Защита, точнее, вакцины от вирусов появились еще до того, как люди поняли, что такое вирус. Они понимали, что существуют инфекционные заболевания, но не видели никакой разницы между бактериями, вирусами и даже какими-нибудь амебами. По-видимому, первой появилась вакцина против натуральной оспы, которую английский врач Эдвард Дженнер создал в конце XVIII века. Во всяком случае, это первый документированный случай исследования и использования вакцины. Потом, уже в 1870-е годы, случилось другое знаменитое событие — создание Луи Пастером вакцины против бешенства. Это прекрасно работало и выглядело как настоящее чудо: совершенно неизлечимая болезнь, которую можно предотвратить и даже вылечить, если вовремя начать лечение при помощи этих вакцин.

Но при этом вакцины создавались вслепую.

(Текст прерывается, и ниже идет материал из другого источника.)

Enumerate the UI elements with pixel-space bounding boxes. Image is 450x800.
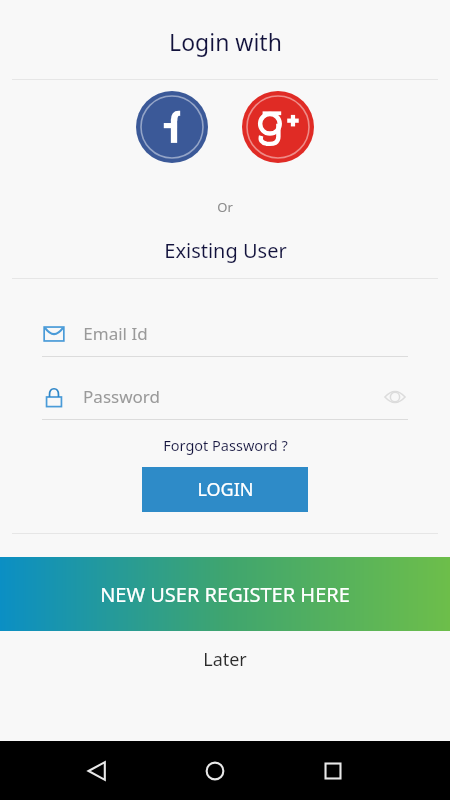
staticText: Email Id [83, 322, 148, 345]
button[interactable]: NEW USER REGISTER HERE [0, 557, 450, 631]
button[interactable]: Recent apps [311, 749, 355, 793]
button[interactable]: Back [75, 749, 119, 793]
staticText: Login with [169, 26, 282, 57]
button[interactable]: Show password [382, 384, 408, 410]
staticText: Forgot Password ? [163, 435, 288, 455]
button[interactable]: Later [193, 643, 257, 676]
staticText: Or [217, 198, 233, 216]
button[interactable]: Login with Google Plus [242, 91, 314, 163]
button[interactable]: Email Id [42, 311, 408, 357]
staticText: Existing User [164, 237, 287, 264]
staticText: LOGIN [197, 477, 254, 502]
staticText: Password [83, 385, 160, 408]
button[interactable]: LOGIN [142, 467, 308, 512]
staticText: Later [203, 647, 247, 672]
button[interactable]: Forgot Password ? [157, 433, 294, 457]
button[interactable]: Login with Facebook [136, 91, 208, 163]
staticText: NEW USER REGISTER HERE [100, 581, 350, 608]
button[interactable]: Password [42, 374, 408, 420]
button[interactable]: Home [193, 749, 237, 793]
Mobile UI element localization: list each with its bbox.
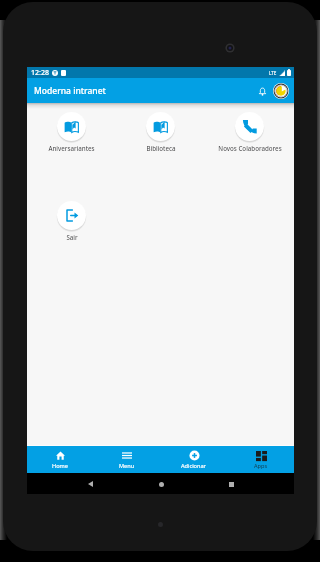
button[interactable]: Apps (227, 446, 294, 473)
button[interactable]: Home (27, 446, 93, 473)
staticText: Adicionar (181, 462, 206, 470)
staticText: Menu (119, 462, 135, 470)
staticText: Aniversariantes (48, 144, 95, 152)
button[interactable]: Home (154, 477, 168, 491)
button[interactable]: Notifications (254, 83, 271, 100)
staticText: Moderna intranet (34, 85, 106, 97)
button[interactable]: Novos Colaboradores (205, 112, 294, 152)
staticText: Novos Colaboradores (218, 144, 282, 152)
button[interactable]: Aniversariantes (27, 112, 116, 152)
staticText: 12:28 (31, 68, 49, 78)
button[interactable]: Recent apps (224, 477, 238, 491)
button[interactable]: Profile (272, 82, 290, 100)
button[interactable]: Biblioteca (116, 112, 205, 152)
button[interactable]: Adicionar (160, 446, 227, 473)
button[interactable]: Menu (93, 446, 160, 473)
staticText: Apps (254, 462, 268, 470)
staticText: Home (52, 462, 68, 470)
staticText: Biblioteca (146, 144, 176, 152)
button[interactable]: Back (83, 477, 97, 491)
staticText: Sair (66, 233, 78, 241)
staticText: LTE (269, 70, 277, 76)
button[interactable]: Sair (27, 201, 116, 241)
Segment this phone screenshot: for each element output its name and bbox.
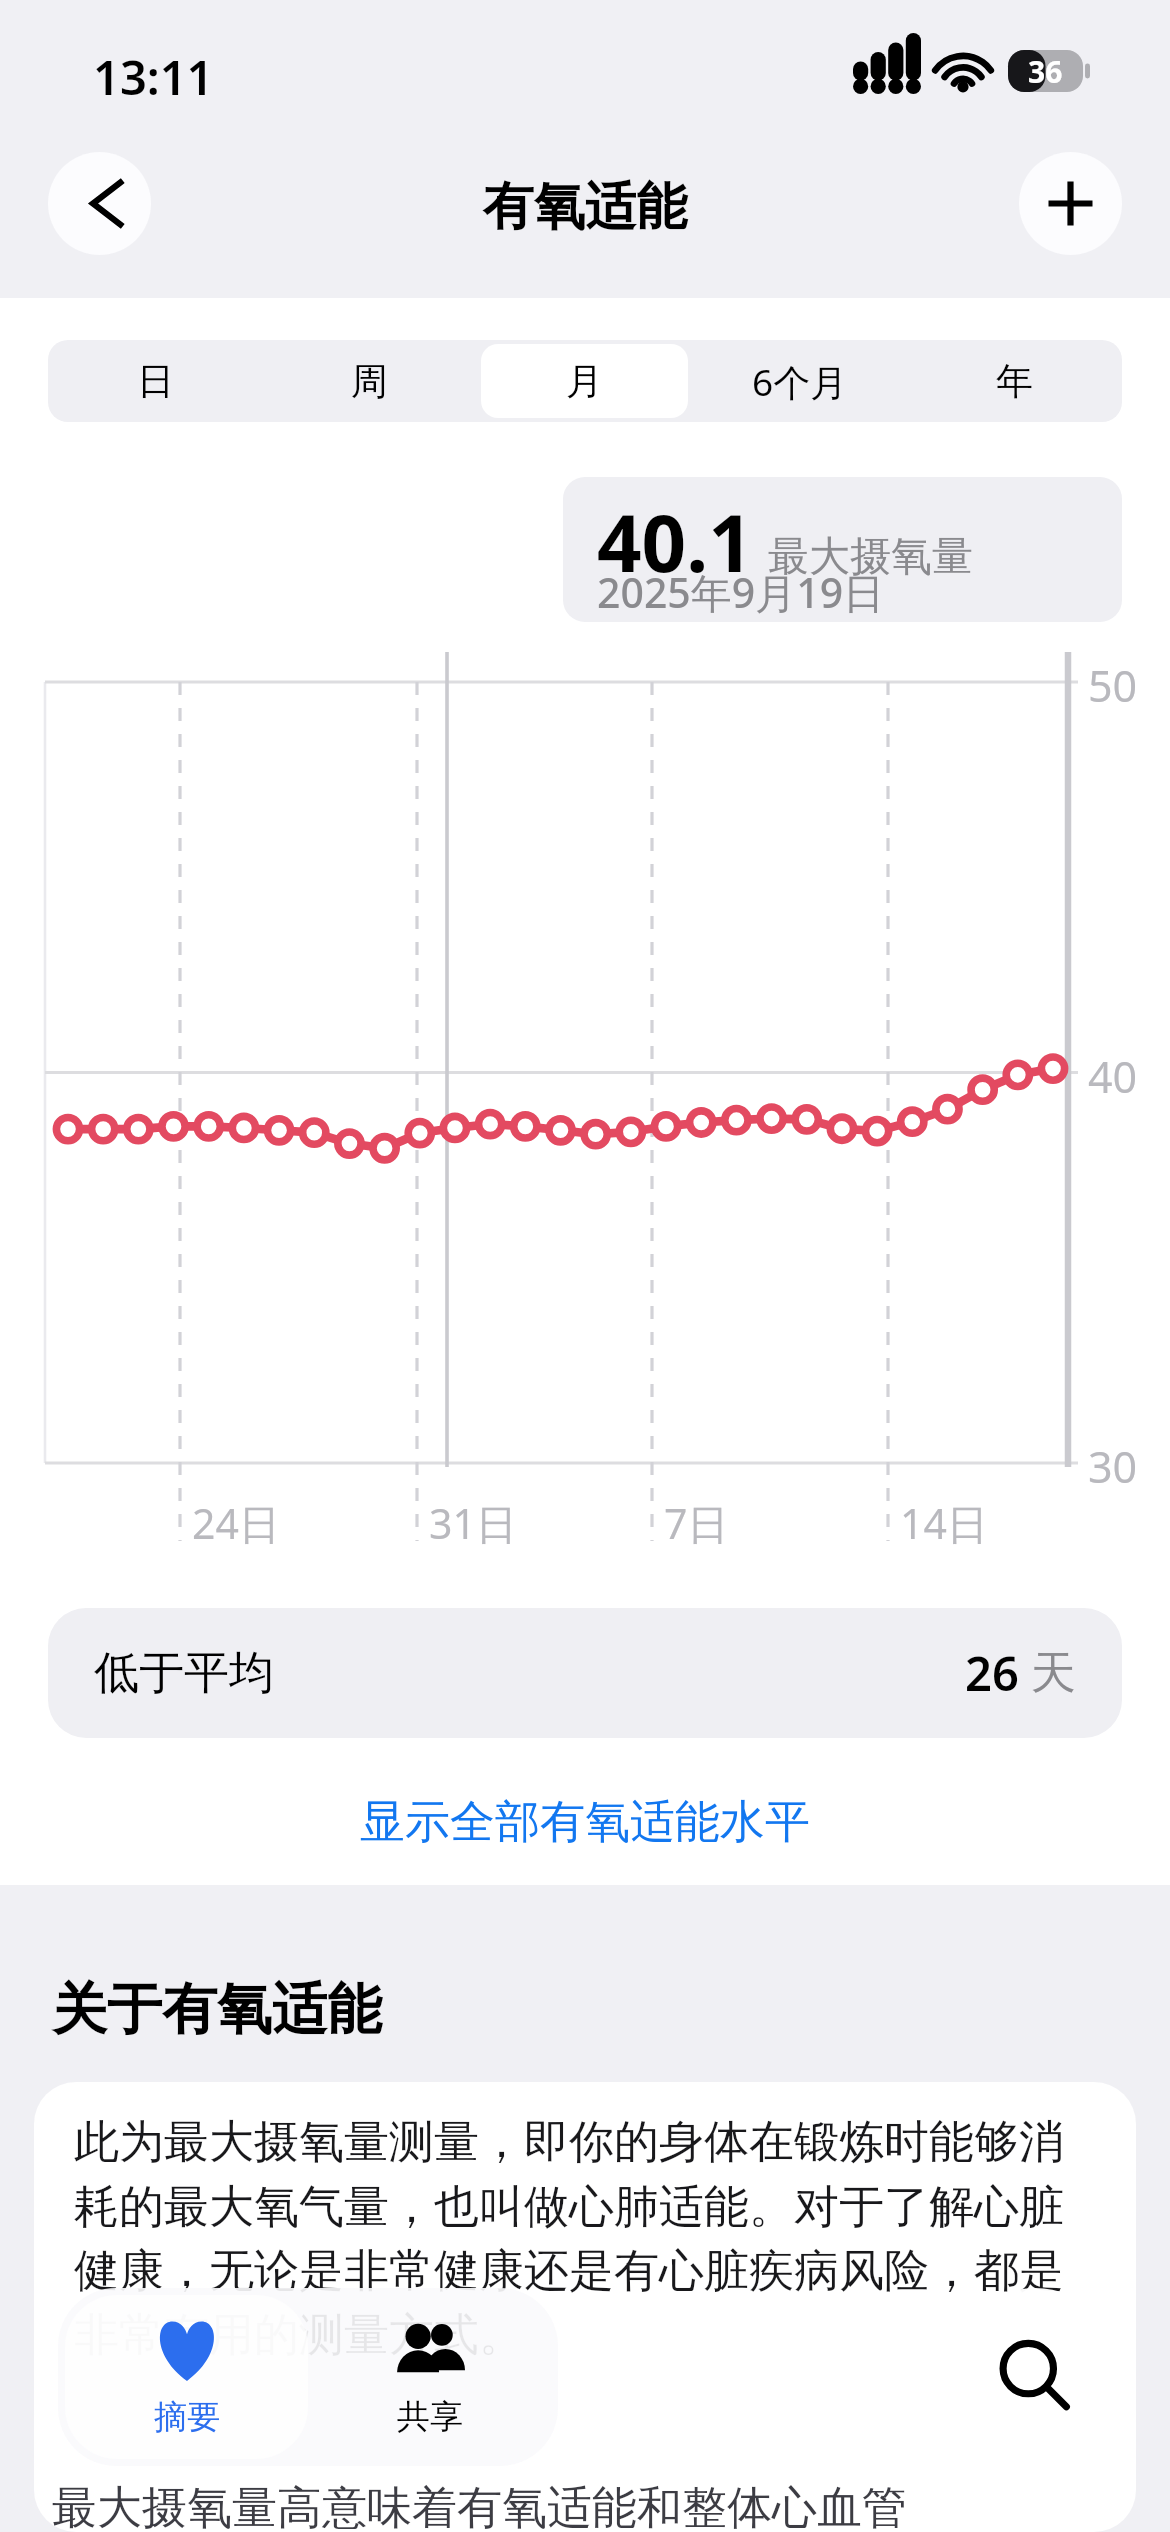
staticText: 天 <box>1031 1645 1076 1702</box>
staticText: 24日 <box>192 1495 280 1551</box>
staticText: 有氧适能 <box>0 175 1170 239</box>
staticText: 13:11 <box>93 45 214 109</box>
staticText: 关于有氧适能 <box>52 1975 382 2044</box>
staticText: 摘要 <box>154 2396 220 2438</box>
staticText: 30 <box>1088 1437 1138 1496</box>
staticText: 2025年9月19日 <box>597 564 885 620</box>
button[interactable]: 年 <box>911 344 1118 418</box>
button[interactable]: 6个月 <box>696 344 903 418</box>
button[interactable]: 摘要 <box>65 2295 308 2459</box>
button[interactable]: 显示全部有氧适能水平 <box>346 1786 824 1859</box>
staticText: 最大摄氧量高意味着有氧适能和整体心血管 <box>52 2480 907 2532</box>
staticText: 31日 <box>429 1495 517 1551</box>
staticText: 7日 <box>664 1495 729 1551</box>
staticText: 40 <box>1088 1047 1138 1106</box>
staticText: 14日 <box>900 1495 988 1551</box>
button[interactable]: 返回 <box>48 152 151 255</box>
button[interactable]: 添加数据 <box>1019 152 1122 255</box>
staticText: 26 <box>965 1641 1019 1705</box>
button[interactable]: 低于平均 <box>48 1608 1122 1738</box>
button[interactable]: 日 <box>52 344 258 418</box>
staticText: 日 <box>137 358 174 405</box>
staticText: 最大摄氧量 <box>768 531 973 583</box>
staticText: 6个月 <box>752 356 848 407</box>
button[interactable]: 共享 <box>308 2295 551 2459</box>
staticText: 此为最大摄氧量测量，即你的身体在锻炼时能够消耗的最大氧气量，也叫做心肺适能。对于… <box>74 2114 1096 2363</box>
staticText: 周 <box>351 358 388 405</box>
staticText: 低于平均 <box>94 1645 274 1702</box>
staticText: 36 <box>1028 51 1063 92</box>
staticText: 显示全部有氧适能水平 <box>360 1794 810 1851</box>
button[interactable]: 搜索 <box>946 2288 1124 2466</box>
button[interactable]: 月 <box>481 344 688 418</box>
staticText: 月 <box>566 358 603 405</box>
staticText: 50 <box>1088 656 1138 715</box>
staticText: 共享 <box>397 2396 463 2438</box>
staticText: 年 <box>996 358 1033 405</box>
staticText: 40.1 <box>597 489 753 595</box>
button[interactable]: 周 <box>266 344 473 418</box>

Никаких идей о том, что есть некий особый тип агента, который вызывает эти болезни, не было. Такие идеи стали появляться в самом конце XIX века. В 1890-е годы был такой русский ученый, Дмитрий Иосифович Ивановский, молодой тогда еще человек, который готовился защищать диссертацию, ничем особенно не примечательный. Он исследовал болезни табака и был первым, кто уделил внимание тому обстоятельству, что эта болезнь передавалась с соком больных растений. То есть возбудитель этой болезни как-то проходил через фильтры, которые не пропускают бактерии. Ивановский на самом деле не понимал, живой это организм или нет, он скорее думал, что это токсин, хотя и подозревал, что это начало каким-то образом репродуцирует себя. Но, как бы то ни было, первым описал такой объект, привлек внимание научного сообщества и стал, по сути, основателем вирусологии. А дальше довольно за короткое время был сделан еще ряд важных открытий: было показано, что многие болезни вызываются вирусами — ящур, желтая лихорадка, полиомиелит, саркома птиц.


Английский бактериолог Фредерик Туэрт в 1915 году описал в своей статье группу вирусов, инфицирующих бактерии, а французско-канадский микробиолог Феликс Д’Эрелль в 1917 году описал эти вирусы подробно и дал им название бактериофаги, то есть ‘пожиратели бактерий’, поскольку при добавлении к бактериям в питательной среде эти вирусы создают зону с мертвыми бактериями. Таким образом, к концу Первой мировой войны стало понятно, что существуют некие мельчайшие агенты, которые составляют совершенно особый класс паразитов.

Такой иммунитет исключительно эффективен. Однако включается пресловутая гонка: как только вирус меняется в соответствующей части генома, он становится устойчивым против вакцины. И чтобы восстановить иммунитет, хозяин должен заимствовать новые фрагменты измененного вирусного генома. Так что это такая фундаментальная (поскольку основана на центральном принципе в биологии — комплементарности нуклеиновых кислот) форма этой гонки вооружений.

Есть и другие способы борьбы. Многие вирусы разрабатывают специальные, так сказать, противозащитные средства. В частности, у вирусов очень часто есть некие белки, которые адаптируются к системе иммунитета и мешают ей. Очень часто происходит так, что вирус захватывает компонент хозяйской защитной системы и его же использует против нее. Этот компонент меняется и перестает работать, но воспринимается как работающий. И таким образом вирус как бы ставит хозяину палки в колеса. Это очень распространенное явление. Такая гонка вооружений ведет к разнообразию как вирусов, так и хозяйской системы защиты. Это важнейший фактор генерации разнообразия в процессе эволюции.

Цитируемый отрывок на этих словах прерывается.